The use of Artificial Intelligence (AI) offers about $340 billion cost-saving opportunity for those retail companies that are able to scale and expand the scope of their existing deployments, according to a new global study from French technology services major Capgemini.
However, just one per cent of retailers have achieved this level of deployment so far, showed the results from the study titled “Building the Retail Superstar: How unleashing AI across functions offers a multi-billion dollar opportunity”.
The researchers found that most retailers are focusing their AI efforts on sales and marketing when there is a significant opportunity to unleash AI use cases across the value chain.
“Our research shows a clear imbalance of organisations prioritizing cost, data and ROI (return on investment) when deploying AI, with only a small minority considering the customer pain points also,” Kees Jacobs, Vice President, Global Consumer Products and Retail Sector at Capgemini said in a statement.
“These two factors need to be given equal weighting if long-term AI growth, with all of the benefits it brings, is to be achieved,” Jacobs added.
For the study, published by the Capgemini Research Institute, the researchers looked at 400 global retailers that are implementing AI use cases at different stages of maturity. This group of retailers represents 23 per cent of the global retail market by revenue.
The study further included an extensive analysis of public data from the world’s largest 250 retailers, by revenue.
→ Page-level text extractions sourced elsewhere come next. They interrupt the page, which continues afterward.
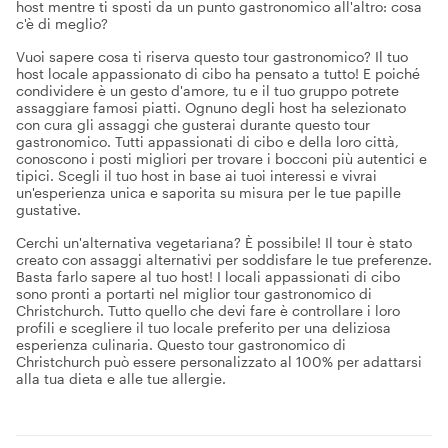
host mentre ti sposti da un punto gastronomico all'altro: cosa
c'è di meglio?
Vuoi sapere cosa ti riserva questo tour gastronomico? Il tuo
host locale appassionato di cibo ha pensato a tutto! E poiché
condividere è un gesto d'amore, tu e il tuo gruppo potrete
assaggiare famosi piatti. Ognuno degli host ha selezionato
con cura gli assaggi che gusterai durante questo tour
gastronomico. Tutti appassionati di cibo e della loro città,
conoscono i posti migliori per trovare i bocconi più autentici e
tipici. Scegli il tuo host in base ai tuoi interessi e vivrai
un'esperienza unica e saporita su misura per le tue papille
gustative.
Cerchi un'alternativa vegetariana? È possibile! Il tour è stato
creato con assaggi alternativi per soddisfare le tue preferenze.
Basta farlo sapere al tuo host! I locali appassionati di cibo
sono pronti a portarti nel miglior tour gastronomico di
Christchurch. Tutto quello che devi fare è controllare i loro
profili e scegliere il tuo locale preferito per una deliziosa
esperienza culinaria. Questo tour gastronomico di
Christchurch può essere personalizzato al 100% per adattarsi
alla tua dieta e alle tue allergie.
The researchers found over a quarter (28 percent) of retailers were deploying AI in 2018, a significant increase of AI deployments from 2017 (17 percent), and a seven-fold increase from 2016 (four percent).
Dispelling fears of major job losses due to AI deployment, the results showed that 71 percent of retailers said AI was creating jobs today, with over two-thirds (68 percent) of the jobs being at a senior level (coordinator level or above).
Meanwhile, 75 per cent declared that AI has not replaced any jobs in their organisation so far, the study said.